Он заснул, а ночные птицы и звери продолжали свой шабаш, наслаждаясь темнотой ночи и запустением человеческого жилья. Ночная птица спорхнула с высокого дерева на крышу бани и снова захохотала, призывая тёмные силы. Из трубы бани замерцал полупрозрачный дым, послышался тихий вздох и неясное бормотанье.

От этих звуков Вадим проснулся. В это время филин снова громко захохотал, схватив тисками страха сердце Вадима. Не желая больше бояться, Вадим решился на крайние и, в принципе, бесполезные меры.

— Ах, ты ж, тварь! — он вынул из-за пояса пистоль, пошурудил в походном мешке, насыпал пороху на полку, загнал пулю в ствол и, щёлкнув кремнёвым замком, выстрелил.

Оглушающий грохот и сноп огня словно сдёрнули птицу с конька бани и швырнули её в темноту леса. Вряд ли он попал в цель, но эффекта своего выстрел достиг. Неясное бормотание, дикие звериные крики и прочая чертовщина, происходящая на месте сгоревшей Пустыни, сразу же прекратилась.
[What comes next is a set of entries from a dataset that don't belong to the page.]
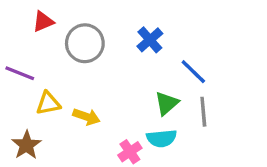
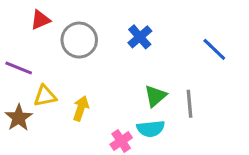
blue line: (193, 72) -> (214, 49), moved
yellow arrow: (87, 117) -> (81, 108), turned -90
brown star: (26, 145) -> (19, 118), moved

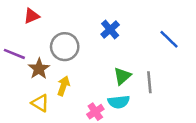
gray circle: (79, 40) -> (65, 47), moved
yellow triangle: (45, 96) -> (40, 103), moved, turned 42
brown star: (19, 118) -> (39, 69), moved

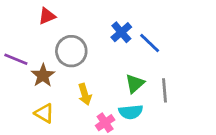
red triangle: (32, 16) -> (47, 16), moved
blue line: (169, 39) -> (150, 43), moved
yellow arrow: (63, 86) -> (85, 94), moved, turned 144

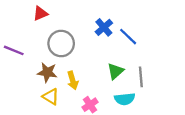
brown star: (43, 75) -> (47, 72), moved, turned -30
cyan semicircle: (131, 112) -> (125, 99), moved
yellow triangle: (44, 113) -> (51, 97), moved

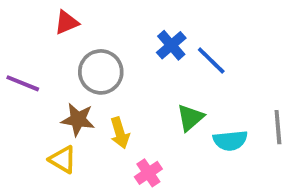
gray line: (141, 77) -> (278, 127), moved
yellow triangle: (51, 97) -> (63, 160), moved
cyan semicircle: (125, 99) -> (230, 140), moved

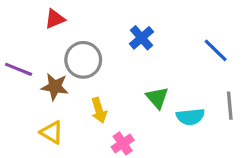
blue line: (211, 60) -> (216, 50), moved
green triangle: (190, 118) -> (157, 98), turned -30
brown star: (78, 120) -> (55, 87), moved

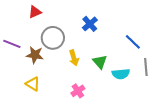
blue line: (216, 50) -> (133, 42), moved
yellow arrow: (99, 110) -> (74, 58), moved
— Так их, так их! — в ужасе бормотала Агафья, пытаясь спрятаться уже даже не за ним, а в нём.

— Спокойно, Маша, я Дубровский! — нервно хохотнул Вадим, вспомнив бессмертное произведение Пушкина.

— Я не Маша, я Агаша! — обиделась девочка и тут же переспросила его, — а кто такая Маша и Дубровский?

— Книжные герои, ты их всё равно не знаешь. Давай отдыхать, они больше не вернутся сегодня.

Послушав ещё тишину, Вадим снова провалился в сон и проспал до самого утра. Больше никто их тревожить не посмел.